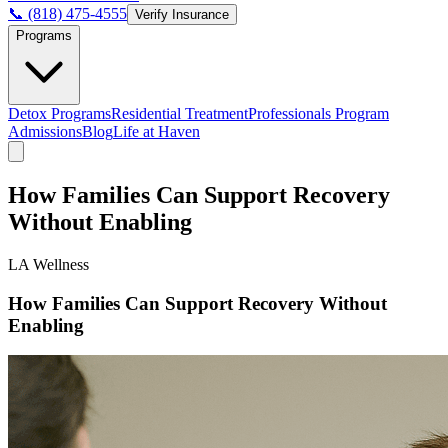
📞 (818) 475-4555
Verify Insurance
Programs
Detox Programs
Residential Treatment
Professionals Program
Admissions
Blog
Life at Haven
How Families Can Support Recovery
Without Enabling
LA Wellness
How Families Can Support Recovery Without
Enabling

» **TASK TO COMPLETE**: Without changing a word, retype every entry above, but drop its pictures.

» **THE COMPLETED TASK**:
📞 (818) 475-4555
Verify Insurance
Programs
Detox Programs
Residential Treatment
Professionals Program
Admissions
Blog
Life at Haven
How Families Can Support Recovery
Without Enabling
LA Wellness
How Families Can Support Recovery Without
Enabling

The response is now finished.